No, you can argue with a Te user and you don't generally risk being shut out of their lives for disagreeing with them. Fe takes exception to dissension in a different personal space. It does take it personal. Te will say, "No shit, you were right. Huh!" And then move on somehow, more easily or readily.
Hmmmm. Very interesting..... This rings true to me.
I guess I feel like at least with Te, the implicit idol Te serves is logic and pragmatism. And, this is a really good thing because it's a universal leveler. It cuts through the human foibles that go hand in hand with the subjectivity that comes with emotions and personal agendas. The goal is getting [it] done.... And getting [it] done in the most direct, efficient, and practical way possible.
Perhaps this is why I am so open to changing my behavior and opinions if someone can logically argue that they are wrong. And, I think this is a Te strength: re-examining one's reasoning based on the facts at hand and a better logical argument if one is presented. Because I'm not trying to protect my agenda. I'm looking outside myself to see if my agenda fits getting to wherever I'm wanting to get to.
But from my side of the table, it seems like the Fe users that find my posts sometimes off putting, are looking for some validation of their expressed opinions. And, they feel like I'm not giving it to them.
More than that, because I don't give them this validation, they see me re-arguing my point in response to their posts as an overt rejection of what they had to say.... And, they are sort of right.
If I'm completely honest with myself (And, I'm not saying this to upset anyone, nor do I mean I haven't considered what you've had to say) I'm going to go where the logic leads me, regardless of my personal feelings of filial loyalty to you.

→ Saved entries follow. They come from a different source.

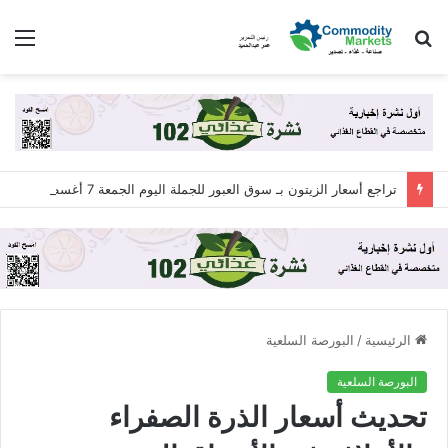
بحث
الق
عن
تراجع أسعار الزيتون بـ سوق العبور للجملة اليوم الجمعة 7 أغسطس 2026
الرئيسية
/
البورصة السلعية
البورصة السلعية
تحديث أسعار الذرة الصفراء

If you want me to change my mind which I'm more than willing to do, then you should know I'm looking for straightforward, logical arguments about why my reasoning is wrong. When I don't hear a convincing, logically-based argument, then I'm just plowing forward with what I believe is the self-evident logic of my position.
Additionally, if I respond with a logical argument about why I disagree with you, it's not because I'm trying to embarrass or ignore you. In fact, the very fact that I'm laying out a logical argument for you means I have indeed listened to you and am trying to show you the utmost respect... This is a sign of respect from me because I assume that like me, you hold logical, straightforward arguments in the highest esteem and will tailor you approach if you see the logic in what I'm saying.
This is not always the case.
Again, please no one be offended by my candor regarding my internal process. I felt it important to share what's going on with me to shed some light on this miscommunication I seem to keep having with some Fe / Ti users.